Forced labour is everywhere – and it’s on the rise. Recent reports from the International Labour Organization (ILO) estimate 28 million people were in situations of forced labour in 2021, a 12 percent increase from 2016. The majority of these cases are found in the private sector, particularly in central operations of the consumer goods industry such as manufacturing and agriculture.
This trend is unacceptable, and the way forward is clear: consumer goods companies must be key leaders in global efforts against forced labour in their own operations and supply chains.
To mark International Day of Human Rights, The Consumer Goods Forum (CGF) Human Rights Coalition – a CEO-led initiative of the world’s largest consumer goods manufacturers and retailers taking collective action against forced labour – is urging all businesses worldwide to take on this challenge and prioritise forced labour in their human rights due diligence. There’s no denying that forced labour is the most salient human rights impact in our industry. Without tackling forced labour, we won’t be able to ensure our workers are free from discrimination, violence, or other human rights abuses – driving systemic change and addressing root causes of injustice is key to creating sustainable supply chains.

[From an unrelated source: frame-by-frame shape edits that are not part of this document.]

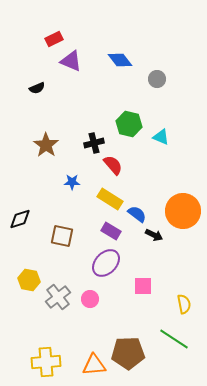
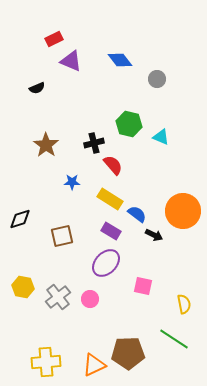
brown square: rotated 25 degrees counterclockwise
yellow hexagon: moved 6 px left, 7 px down
pink square: rotated 12 degrees clockwise
orange triangle: rotated 20 degrees counterclockwise
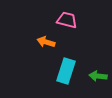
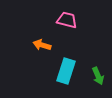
orange arrow: moved 4 px left, 3 px down
green arrow: rotated 120 degrees counterclockwise
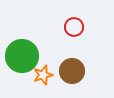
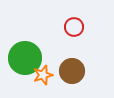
green circle: moved 3 px right, 2 px down
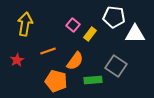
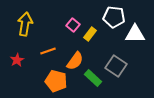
green rectangle: moved 2 px up; rotated 48 degrees clockwise
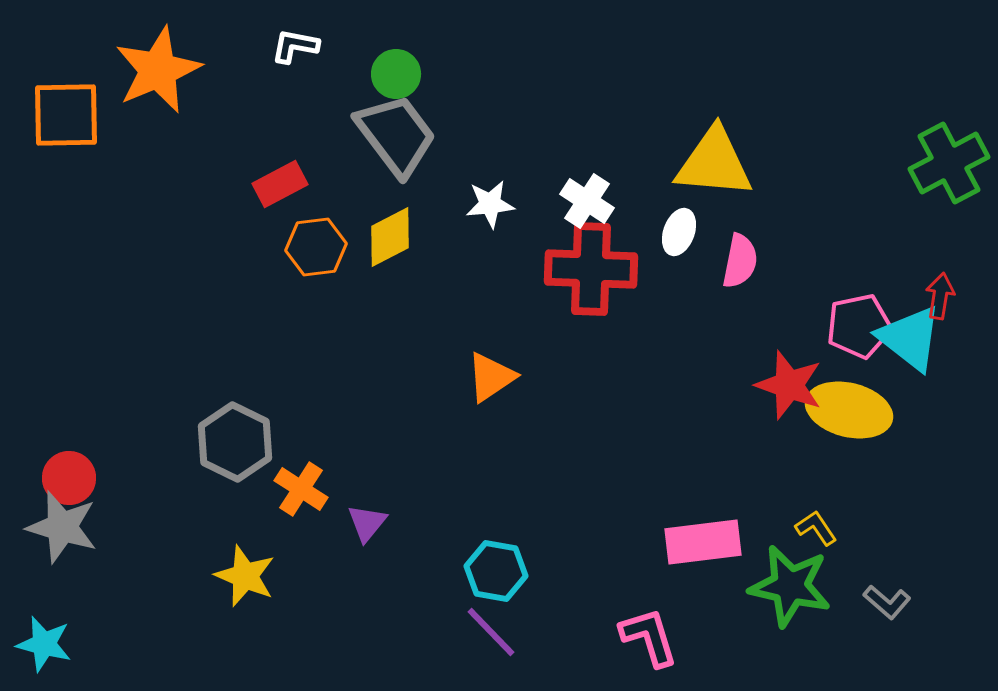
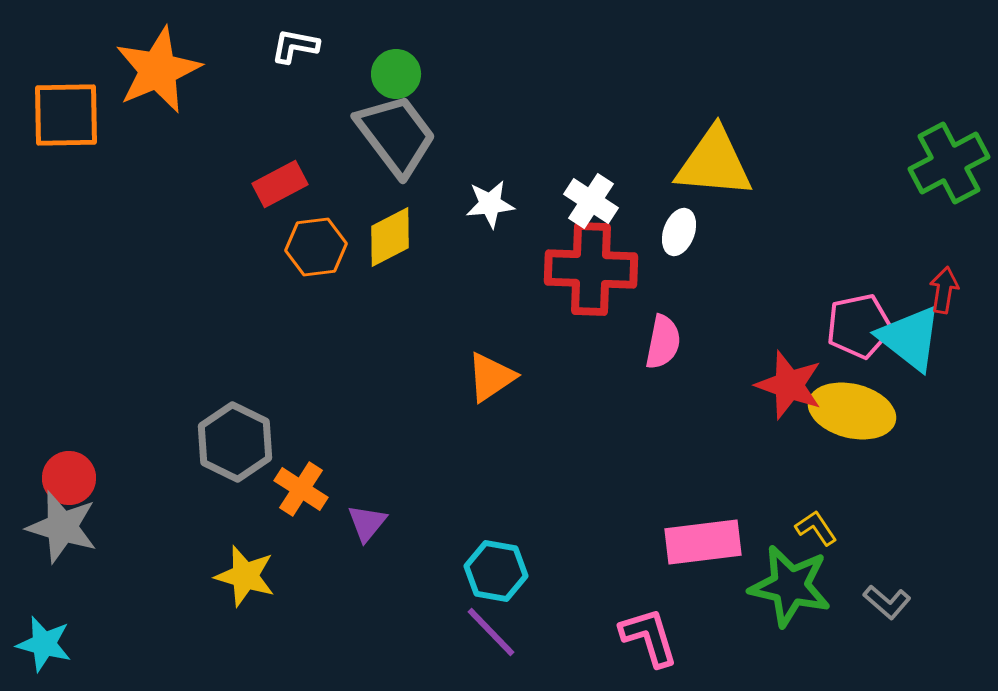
white cross: moved 4 px right
pink semicircle: moved 77 px left, 81 px down
red arrow: moved 4 px right, 6 px up
yellow ellipse: moved 3 px right, 1 px down
yellow star: rotated 6 degrees counterclockwise
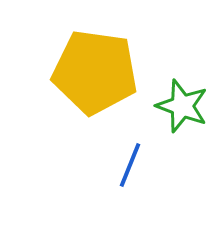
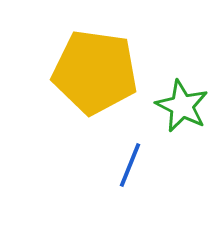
green star: rotated 6 degrees clockwise
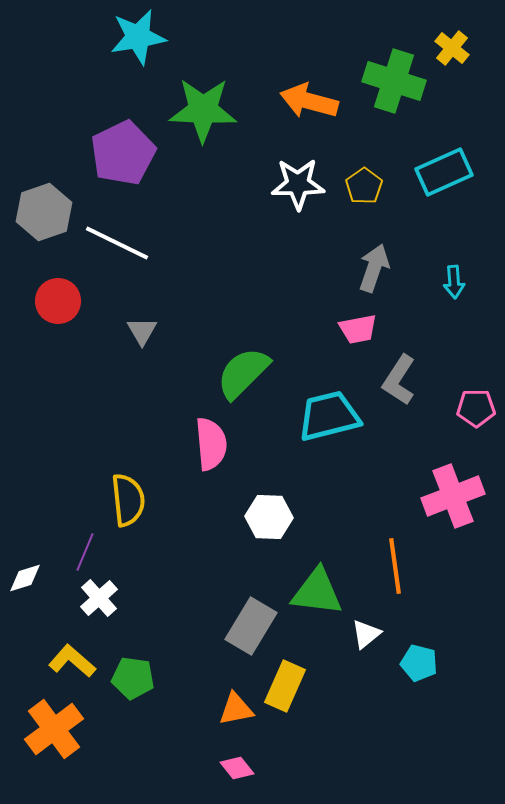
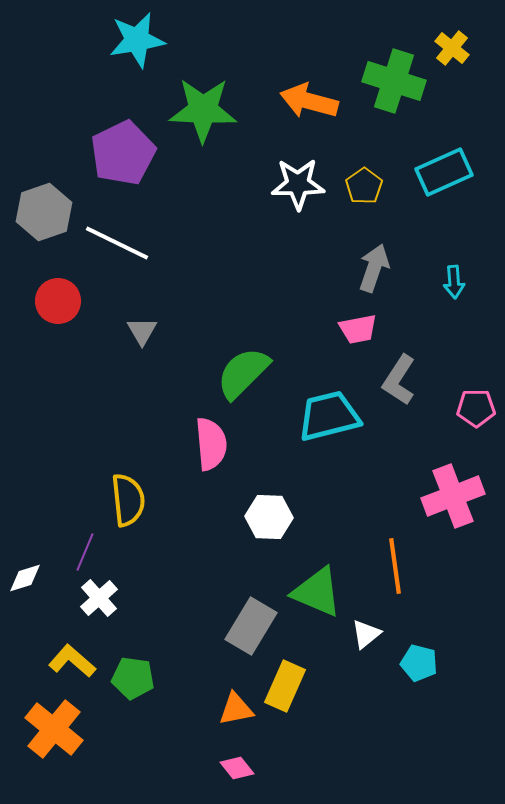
cyan star: moved 1 px left, 3 px down
green triangle: rotated 16 degrees clockwise
orange cross: rotated 14 degrees counterclockwise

With our new campaign – #CloserThanYouThink – we seek to increase awareness of the prevalence of forced labour risks in the consumer goods industry, the value for businesses in taking action, and – importantly – offer practical solutions for how to effectively remedy actual and potential impacts.
I encourage businesses to use our #CloserThanYouThink video series to help raise awareness of what forced labour looks like, where it exists, and in which operations and tiers within the supply chain can workers be at a higher risk for forced labour.
While businesses have made progress in ensuring decent working conditions through operationalising due diligence, the ongoing impacts of migration, the COVID-19 pandemic, and conflicts are increasing forced labour globally. Businesses must therefore continue to improve their human rights due diligence to ensure no workers are at risk for this injustice.
On behalf of the HRC, I urge all businesses throughout the consumer goods industry to look closely at their operations and supply chains and use robust due diligence systems – like the ones developed by our Coalition – to effectively identify, prevent, and remedy forced labour risks. Forced labour truly is everywhere, and often, it’s #CloserThanYouThink.